Institute for War and Peace Reporting | Giving Voice, Driving Change

The Demise of the Adygean Code

New social phenomena such as drug abuse and alcoholism have caught the older generation of Adygeans unawares
By Zarina Kanukova

The Adygean code of etiquette - the Adyge Khabse - has proved itself unequal to the challenges of modern society.


Sociologists say the rules which once dominated family life across the North Caucasus are being unanimously rejected by the younger generation.


And the Adyge Khabse is being replaced by a new set of values dictated by Western movies, cheap thrillers and Russian gangster culture.

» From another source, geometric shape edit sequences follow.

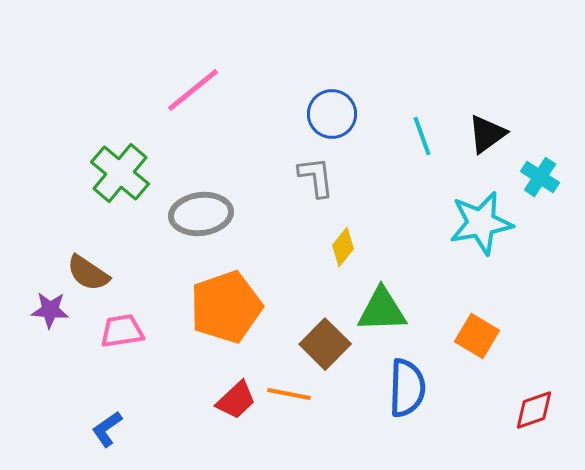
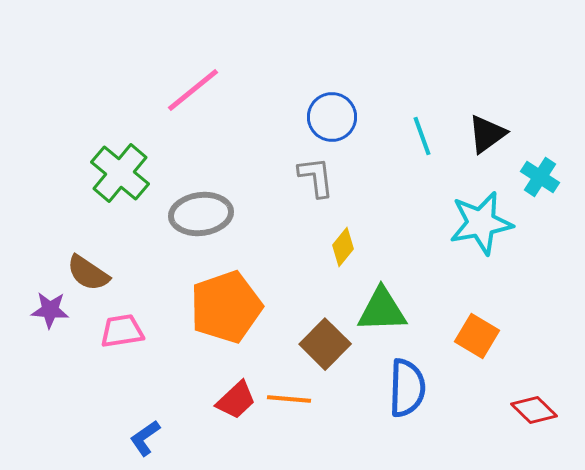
blue circle: moved 3 px down
orange line: moved 5 px down; rotated 6 degrees counterclockwise
red diamond: rotated 63 degrees clockwise
blue L-shape: moved 38 px right, 9 px down
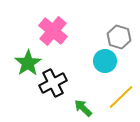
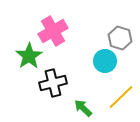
pink cross: rotated 20 degrees clockwise
gray hexagon: moved 1 px right, 1 px down
green star: moved 1 px right, 7 px up
black cross: rotated 12 degrees clockwise
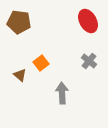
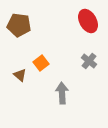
brown pentagon: moved 3 px down
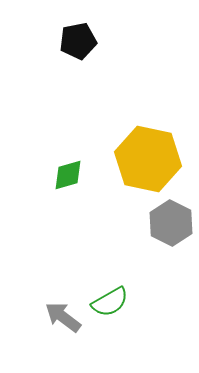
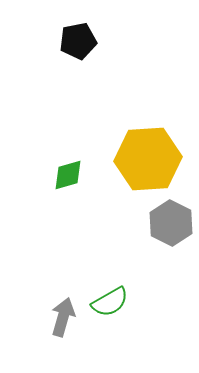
yellow hexagon: rotated 16 degrees counterclockwise
gray arrow: rotated 69 degrees clockwise
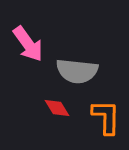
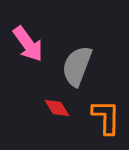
gray semicircle: moved 5 px up; rotated 105 degrees clockwise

Prior to the October Revolution of 1917, the Adygean code of conduct laid down the cornerstones of social behaviour for the Cherkess, Kabardinian and Adygean tribes.


First and foremost, it advocated unquestioning respect for the older generation who enjoyed an almost exalted position in local society. The Adyge Khabse also held that the shame of any individual reflected on his immediate family who collectively shared his guilt.


Consequently, the Adyge Khabse dominated not just the family circle but all aspects of social interaction. At the highest level, it formed the basis of an informal "people's court".


Children learned the Adygean code of conduct from birth, taking their lead from immediate members of the family, then from their peers. When guests visited the family house, the younger generation were forbidden from sitting down at table and instead had to look after the guests.


In the course of the daily routine, young people were not permitted to talk directly to their elders or join in their discussions. They were only allowed to answer direct questions.


The Adyge Khabse also gave members of the older generation the right to punish anyone who broke the code and brought shame on their families. Thus complete strangers could accost youngsters who were improperly dressed, badly behaved or abusive and mete out whatever punishment they felt appropriate.


The Soviet authorities did their best to eradicate the Adygean code of conduct which they saw as a threat to collective existence. And, on a wider social level, the tenets of the Adyge Khabse were swiftly crushed by a bureaucratic machine which demanded complete subservience to the state programme.


However, many Adygean families - particularly those living in rural areas - kept the old traditions alive. For some, this marked an attempt to resist the Russification of the Soviet republics; for others, it was a desire to preserve the last remnants of the old life.


A few enlightened Communist leaders realised that the Adyge Khabse was the glue that kept society together rather than a divisive anachronism - especially as moral values were eroded by the Soviet ideology.


Thus, in Soviet times, it was not uncommon to see a village elder reprimand a young man for failing to give up his seat in a bus or looking unkempt or swearing in public. And, behind closed doors, the Adyge Khabse continued to provide a source of welfare for those who had fallen on hard times or suffered a bereavement.


Today, however, champions of Adygean etiquette are few and far between. In the past, Adygeans professed complete contempt for material attributes, believing that moral rectitude and personal honour were the most valuable possessions a person could have.


But new laws governing ownership and property have driven rifts between families, with brothers fighting brothers over the division of their father's land.


The Adyge Khabse has also proved itself unequal to the task of combating drug-abuse and alcoholism which are both new phenomena in Adygean society.


The younger generation has effectively rejected the rules of a patriarchal society, preferring to take their cue from the influx of Western culture which has flooded the post-Soviet cultural vacuum.


There is little hope that the Adygean code of honour will find itself a new role in the North Caucasus of today. Recent events such as the wars in Chechnya, the Dagestan incursions and the unrest in Karachaevo-Cherkessia have served to promote the spirit of adventurism, proving that there is little to gained by meek subservience and abstract values.